Yeah well Google had the greatest breakthrough in information retreval in 30 years.

Youtube has no breakthough technology, just users and a brand like Friendster had ;)

I'd like to see studies on youtube brand loyalty. I think there are 2 main demos to look at:

1. Youtubers that upload their own videos and have invested a fair amount of time doing so. These folks will be loyal to youtube and view more of the homemade videos.

2. The flipside is the surfer that lurks and views copyrighted material like The Daily Show. These will be harder to keep around if Hollywood gets its act together and stops the pirating.

I'd like to hear the case FOR buying youtube, many of us can easily make the case against it.

walkman

3:38 pm on Oct 9, 2006 (gmt 0)



oen reason why Goog might do it: $1.6 Billion is nothing, especially if they pay with stock (goog is valued north of $130 Billion). They get great press, instant growth, and their shares will rise. Plus, they might even make it work. Worst case scenario they don't recover everything but it maybe worth trying.

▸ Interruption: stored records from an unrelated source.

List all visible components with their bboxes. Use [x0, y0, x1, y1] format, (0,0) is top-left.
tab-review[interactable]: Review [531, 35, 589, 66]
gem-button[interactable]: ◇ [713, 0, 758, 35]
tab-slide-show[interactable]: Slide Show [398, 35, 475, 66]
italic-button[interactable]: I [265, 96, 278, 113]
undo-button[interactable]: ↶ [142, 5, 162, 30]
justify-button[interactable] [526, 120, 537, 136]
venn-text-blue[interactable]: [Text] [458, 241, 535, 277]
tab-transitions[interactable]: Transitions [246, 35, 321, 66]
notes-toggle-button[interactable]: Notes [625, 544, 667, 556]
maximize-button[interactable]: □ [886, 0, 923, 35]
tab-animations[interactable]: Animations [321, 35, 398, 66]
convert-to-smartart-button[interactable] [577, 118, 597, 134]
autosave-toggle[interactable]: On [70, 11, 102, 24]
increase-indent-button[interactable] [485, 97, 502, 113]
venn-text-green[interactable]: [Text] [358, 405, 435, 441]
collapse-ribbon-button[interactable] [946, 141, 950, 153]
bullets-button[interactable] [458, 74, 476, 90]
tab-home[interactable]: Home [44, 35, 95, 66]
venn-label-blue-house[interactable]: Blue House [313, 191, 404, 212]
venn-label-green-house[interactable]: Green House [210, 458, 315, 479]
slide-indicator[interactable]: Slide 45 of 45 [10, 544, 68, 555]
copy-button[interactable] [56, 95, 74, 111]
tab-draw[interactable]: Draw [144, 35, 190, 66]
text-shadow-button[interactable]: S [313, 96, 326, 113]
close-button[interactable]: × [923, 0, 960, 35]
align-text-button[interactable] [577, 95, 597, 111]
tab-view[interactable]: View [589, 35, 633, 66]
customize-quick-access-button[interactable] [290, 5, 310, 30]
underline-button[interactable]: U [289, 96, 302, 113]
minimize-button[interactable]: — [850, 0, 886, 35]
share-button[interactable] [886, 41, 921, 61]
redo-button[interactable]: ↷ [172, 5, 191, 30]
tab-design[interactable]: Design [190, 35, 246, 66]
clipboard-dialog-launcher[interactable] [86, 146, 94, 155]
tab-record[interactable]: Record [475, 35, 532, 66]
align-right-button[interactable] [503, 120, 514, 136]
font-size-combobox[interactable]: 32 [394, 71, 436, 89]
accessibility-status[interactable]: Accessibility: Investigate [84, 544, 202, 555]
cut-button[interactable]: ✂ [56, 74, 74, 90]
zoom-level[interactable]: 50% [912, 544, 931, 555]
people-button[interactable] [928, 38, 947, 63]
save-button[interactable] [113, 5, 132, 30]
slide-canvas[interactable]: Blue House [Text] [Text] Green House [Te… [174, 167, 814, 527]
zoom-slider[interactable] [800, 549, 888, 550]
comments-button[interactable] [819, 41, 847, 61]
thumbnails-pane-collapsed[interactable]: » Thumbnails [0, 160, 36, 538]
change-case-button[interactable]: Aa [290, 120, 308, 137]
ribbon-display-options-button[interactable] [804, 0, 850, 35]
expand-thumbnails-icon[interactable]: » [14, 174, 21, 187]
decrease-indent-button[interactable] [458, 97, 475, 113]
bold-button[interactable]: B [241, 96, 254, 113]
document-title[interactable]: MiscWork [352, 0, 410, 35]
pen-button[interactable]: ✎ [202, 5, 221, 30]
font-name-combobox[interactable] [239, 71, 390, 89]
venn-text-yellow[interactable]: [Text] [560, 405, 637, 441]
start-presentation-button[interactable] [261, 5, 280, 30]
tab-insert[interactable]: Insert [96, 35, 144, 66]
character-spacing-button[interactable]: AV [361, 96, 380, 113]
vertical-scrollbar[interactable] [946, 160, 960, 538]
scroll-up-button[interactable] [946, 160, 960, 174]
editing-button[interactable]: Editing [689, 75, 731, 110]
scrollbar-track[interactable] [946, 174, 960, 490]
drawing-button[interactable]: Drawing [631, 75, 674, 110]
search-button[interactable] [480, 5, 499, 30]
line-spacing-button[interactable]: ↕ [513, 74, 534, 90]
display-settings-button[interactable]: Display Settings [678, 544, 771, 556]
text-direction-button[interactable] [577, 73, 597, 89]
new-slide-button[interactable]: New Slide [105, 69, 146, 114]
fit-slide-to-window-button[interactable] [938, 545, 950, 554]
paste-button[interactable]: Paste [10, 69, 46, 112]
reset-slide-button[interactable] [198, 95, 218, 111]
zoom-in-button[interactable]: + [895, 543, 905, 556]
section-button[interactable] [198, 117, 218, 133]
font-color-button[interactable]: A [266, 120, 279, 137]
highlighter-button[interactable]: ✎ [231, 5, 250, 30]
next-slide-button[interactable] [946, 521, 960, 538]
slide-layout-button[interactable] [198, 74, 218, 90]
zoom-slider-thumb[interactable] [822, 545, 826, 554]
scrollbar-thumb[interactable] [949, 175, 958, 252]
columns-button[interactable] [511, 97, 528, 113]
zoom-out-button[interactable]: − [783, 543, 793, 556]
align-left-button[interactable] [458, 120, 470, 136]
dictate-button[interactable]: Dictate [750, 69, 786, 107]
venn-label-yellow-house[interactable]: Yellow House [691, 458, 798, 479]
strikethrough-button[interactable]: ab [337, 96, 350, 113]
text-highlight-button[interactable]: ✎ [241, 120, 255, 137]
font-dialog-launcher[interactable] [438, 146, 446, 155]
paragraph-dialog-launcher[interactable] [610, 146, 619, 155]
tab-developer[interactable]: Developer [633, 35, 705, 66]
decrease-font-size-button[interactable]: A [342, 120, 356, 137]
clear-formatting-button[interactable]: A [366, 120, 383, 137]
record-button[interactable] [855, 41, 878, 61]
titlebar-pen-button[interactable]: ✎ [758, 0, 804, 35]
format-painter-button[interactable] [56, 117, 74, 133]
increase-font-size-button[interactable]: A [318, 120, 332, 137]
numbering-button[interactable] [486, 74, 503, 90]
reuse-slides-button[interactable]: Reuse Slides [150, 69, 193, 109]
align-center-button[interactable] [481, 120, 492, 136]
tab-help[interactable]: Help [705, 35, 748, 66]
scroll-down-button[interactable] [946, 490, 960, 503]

Probably google is setting aside (in their mind) ~$100-$200 mil to pay for copyright settlements for those who don't want to sign revenue sharing agreements. That is not much considering the price being paid...just an extra 10% premium.

To add: Goog has a LOT more leverage to make content companies agree to post their content as suppose to Youtube alone.

[edited by: walkman at 4:01 pm (utc) on Oct. 9, 2006]

Quadrille

3:44 pm on Oct 9, 2006 (gmt 0)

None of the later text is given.